With more room to grow, Primeau says he sees Boreal making its way into more retail outlets and grocers in western Quebec. “We have already started tapping into these markets, getting our name in the local communities,” he says. “We’re also looking into more seasonal seafood items. I have done a lot of research in terms of slower times in the past to see what we can do to keep business moving through the slower winter months.”

Boreal is also looking into prepared seafood items and ready-to-eat products often found in the deli area of the grocery store. “My primary goal, as a manager, is to keep my people working,” says Primeau. “I don’t want to have to lay anyone off through the slow season.”

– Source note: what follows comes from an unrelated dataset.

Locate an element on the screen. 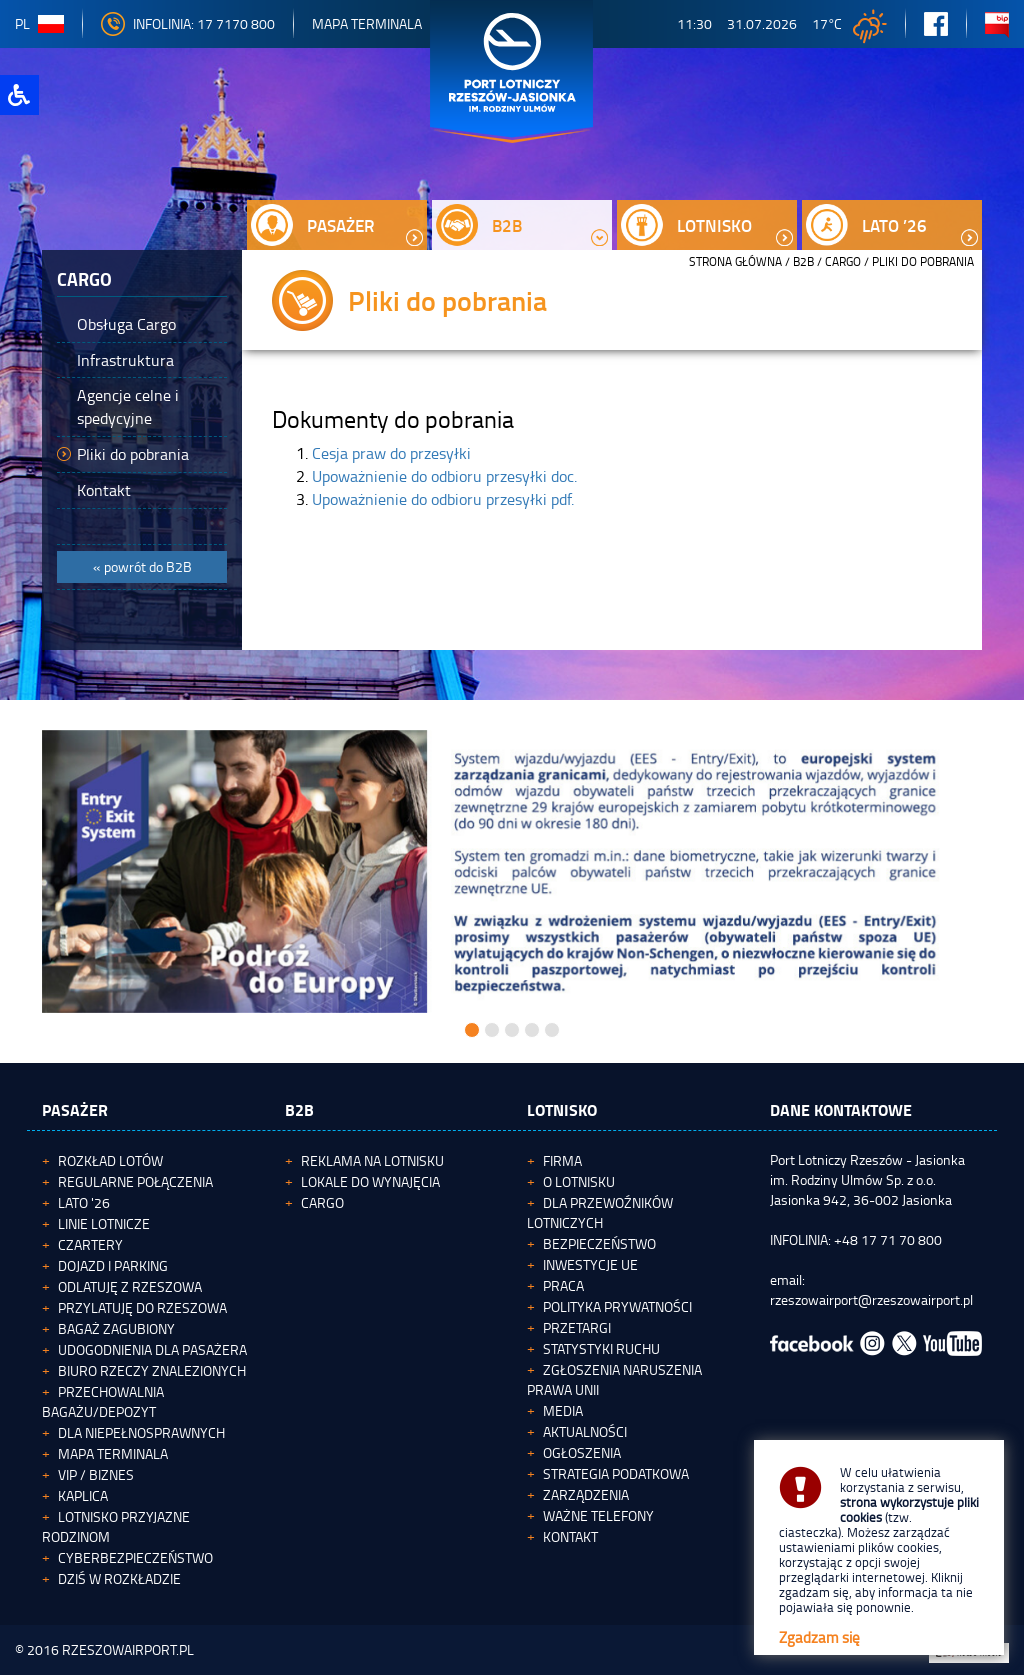  Ogłoszenia is located at coordinates (582, 1452).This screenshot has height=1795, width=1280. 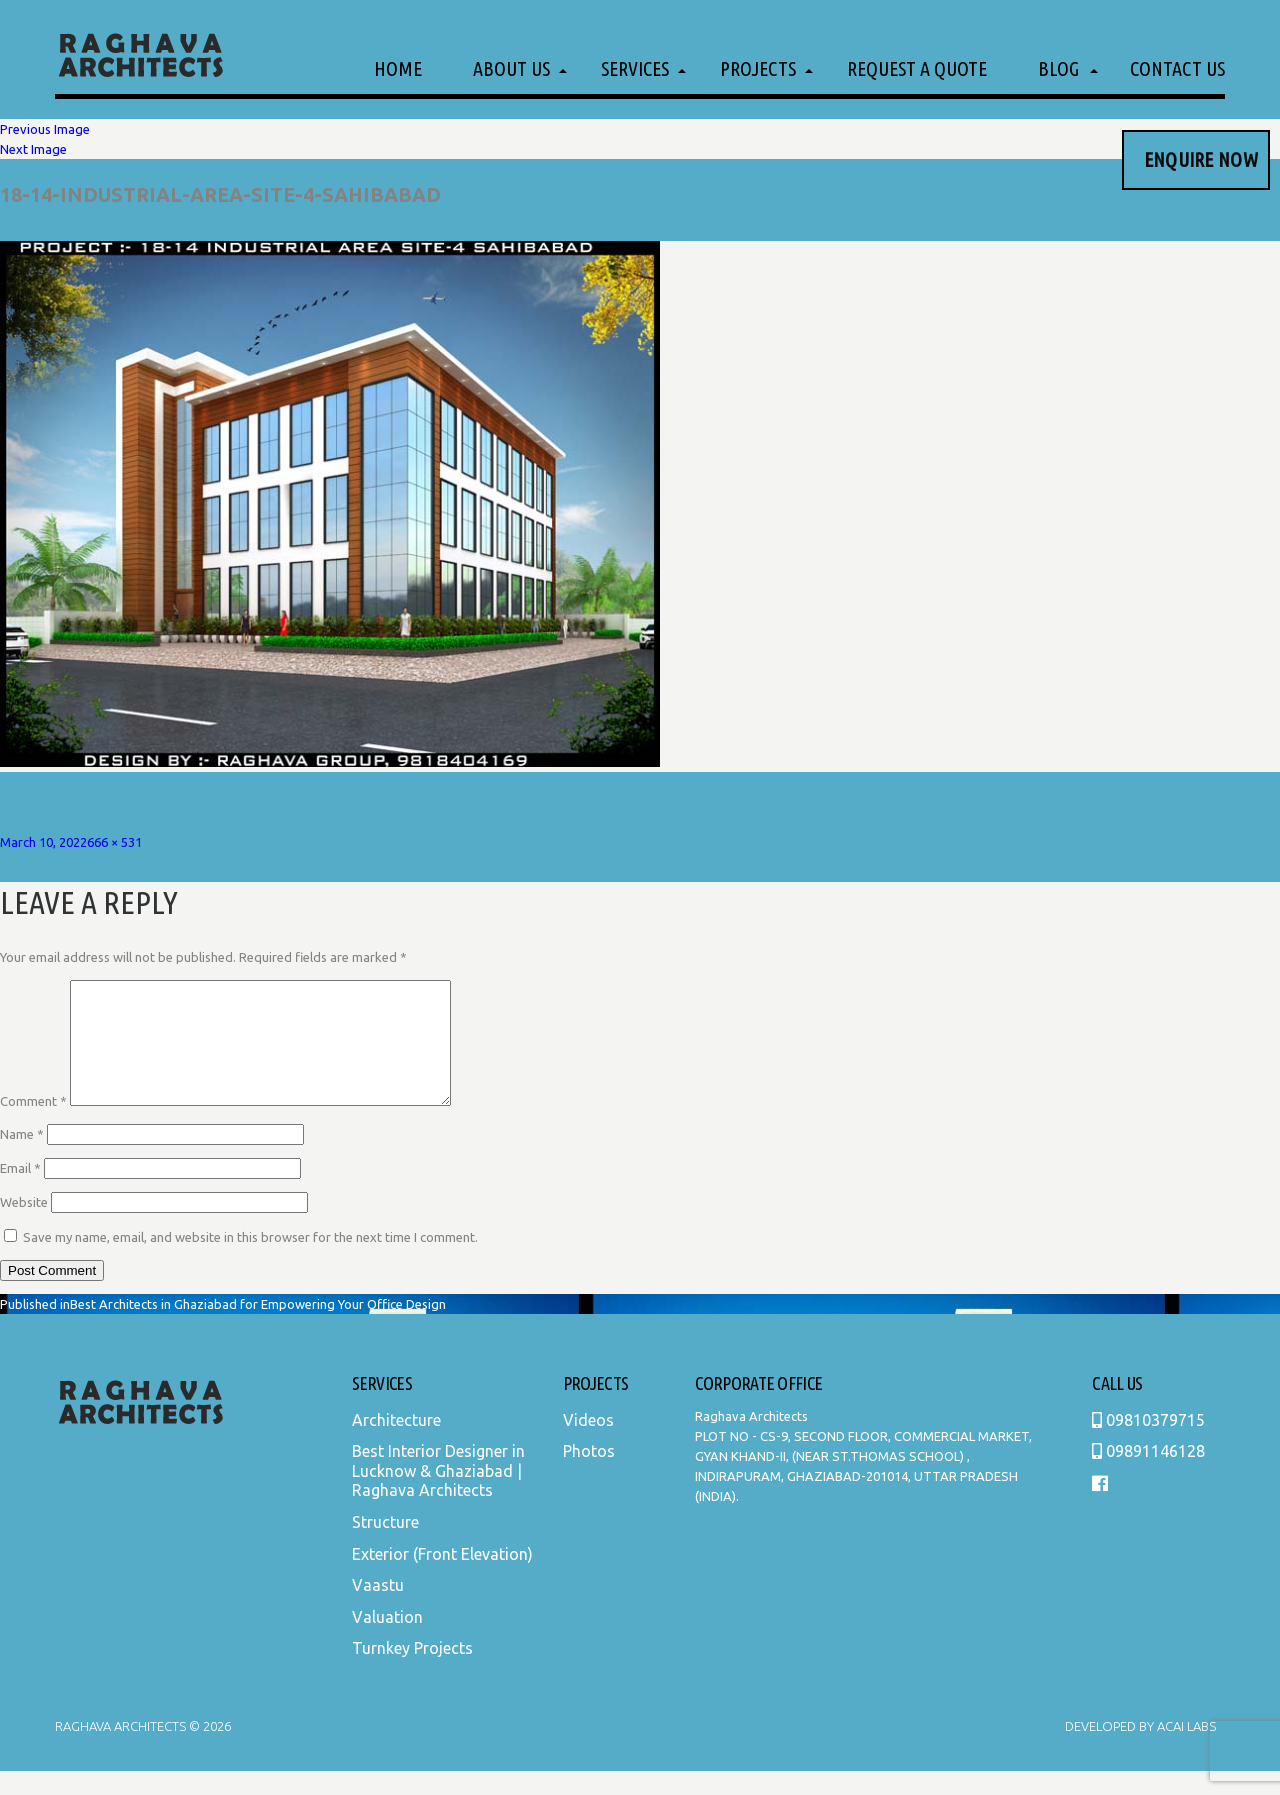 I want to click on Request a Quote, so click(x=917, y=68).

Not only does winter bring a slower flow of product, but getting product to the stores presents a challenge. “Weather is often an obstacle,” says Primeau. “The East Coast had a terrible winter this year and it was often difficult to get shipments in. For at least a month now we were without mussels and those are a big seller. Salmon and farm trout were also held up. We just hope for nice, sunny weather and no shipping delays.”

Boreal certainly can’t control the weather, nor the exchange rate between the Canadian and U.S. dollar. “This has put a strain on business lately, but from an economic standpoint, I think now is a great time to be in the seafood business,” says Primeau. “The economic outlook is good and there is a lot of money to be made in this industry.”

Indeed, consumer demand is up and the seafood industry is moving at a steady clip. With new facility on the way and custom-order capabilities, Boreal Food Ltd. is well positioned to ride the wave.